Paul Hooson’s piece is a bit on the hysterical side, but he brings up a good topic: just what should we do about the militarizing of space?
I spent a couple of hours trying to track down a quote I’d read years ago, and utterly failed. (This is where one of you cheerfully chimes in “oh, the exact phrasing is XXX, and it was said by YYY in the book ZZZ.”) The closest I can recall it was something like “if you do not control the peaks, you will surely die in the valleys.”
In military terms, the advantage is almost always to the side that hold the higher ground. You can see further, shoot further, and move faster. You have a natural cover, while the enemy is more exposed. And the enemy will be slowed when trying to attack you, as they must scale the heights to reach you.
This was a large factor in the development of air power, as it allowed forces to bypass natural terrain limitations and strike with relative impunity. Also, the force of gravity was a tremendous ally — the Air Force has a saying: “Cluster bombing from B-52s is very, very accurate. The bombs always hit the ground.”
In that context, space is the ultimate “high ground.” It’s why we put communications and spy satellites up — they can reach around nearly all terrain obstacles and work their magic.
And it’s a wonderful place to put weapons.
In Robert Heinlein’s “The Moon Is A Harsh Mistress,” a lunar colony rebels against Earth rule. Their primary weapons are mass drivers, electromagnetic catapults used to launch ore into space for refining and processing in orbital factories. The rebels re-aim them at Earth.
In essence, they are threatening to toss big rocks at the Earth, a flashback to medieval times. But because those rocks will be falling from space, they’ll hit with a force greater than an atomic bomb — and they do.
For years, actual weapons were — by and large — kept out of space by treaties. This was not some high principle, but simple fear: all parties were afraid of the others gaining advantage in this new celestial arms race, and agreed to the terms to avoid losing an advantage.
But the collapse of the Soviet Union changed all those equations. Suddenly, we had no one to negotiate with.
The United States saw that there were other threats on the horizon — such as North Korea’s experimentation with long-range missiles and nuclear weapons — and started looking to space for defense. While it’s nice to see an incoming missile from space, it’s even better to stop it from there before it gets too close to us. This led to a resurgence in ballistic missile defense measures, something we had signed away in various treaties — but the nation we had made those pacts with no longer existed.
Next up, Communist China — which has placed a man in orbit and is working towards becoming the second nation to put a man on the moon — kicked its anti-satellite program into high gear. They made at least one unannounced test of one system, destroying one of their own weather satellites and unleashing a storm of highly-destructive debris in Earth orbit.

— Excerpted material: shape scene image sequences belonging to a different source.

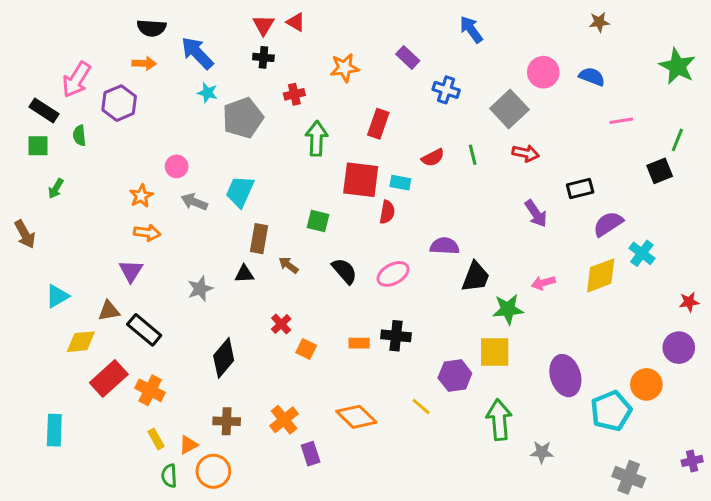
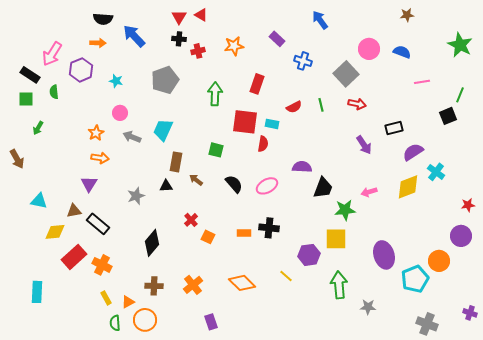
cyan star: (207, 93) -> (116, 81), moved
red cross: (294, 94) -> (198, 51), moved
cyan triangle: (57, 296) -> (39, 201), turned 42
purple rectangle: (311, 454) -> (211, 322), moved
purple cross: (692, 461) -> (470, 313), turned 32

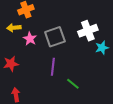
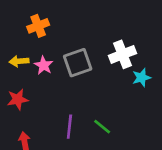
yellow arrow: (14, 28) -> (19, 61), moved
purple line: (53, 67) -> (69, 127), moved

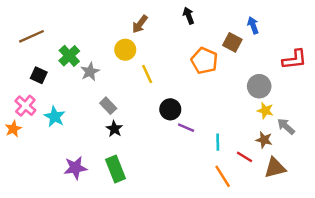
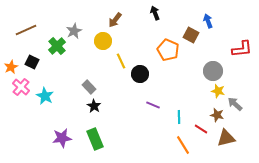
gray star: (90, 72) -> (74, 31), moved
black circle: (170, 109) -> (140, 74), moved
orange star: (13, 129) -> (11, 67), moved

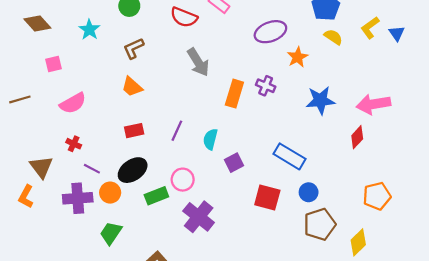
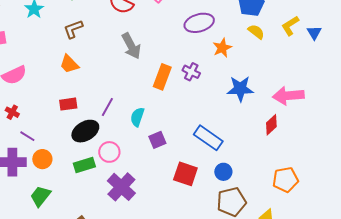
black ellipse: (133, 170) -> (85, 131), moved

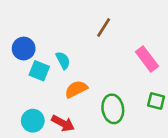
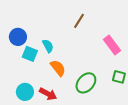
orange semicircle: (76, 89) -> (58, 68), turned 78
green ellipse: (113, 109) -> (86, 83), turned 50

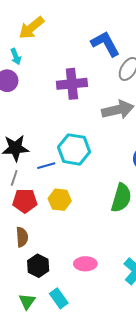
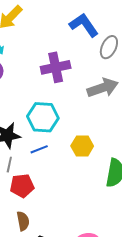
cyan hexagon: (74, 149) -> (43, 117), moved
yellow hexagon: (60, 200) -> (82, 146), moved

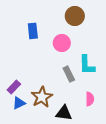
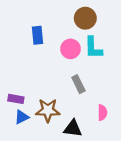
cyan L-shape: (87, 65) -> (93, 48), moved
purple rectangle: (14, 87) -> (16, 99), turned 56
brown star: (42, 97) -> (48, 110), turned 30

For all the grand talk about the war-mongering US, so far all of our efforts towards militarizing space have been theoretical. We’ve discussed notions, kicked around theories, made some small-scale tests. The Chinese have actually carried out full-scale tests and proven their capabilities.
Perhaps we should try to stuff the genie back in the bottle and once again free the heavens of the threat of warfare, of bringing our conflicts to the stars. The real challenge will be in getting all the parties who can do so to oblige — and in a verifiable way.
After all, all the mice in the world can vote to bell the cat — but the cat has to agree to abide by the vote.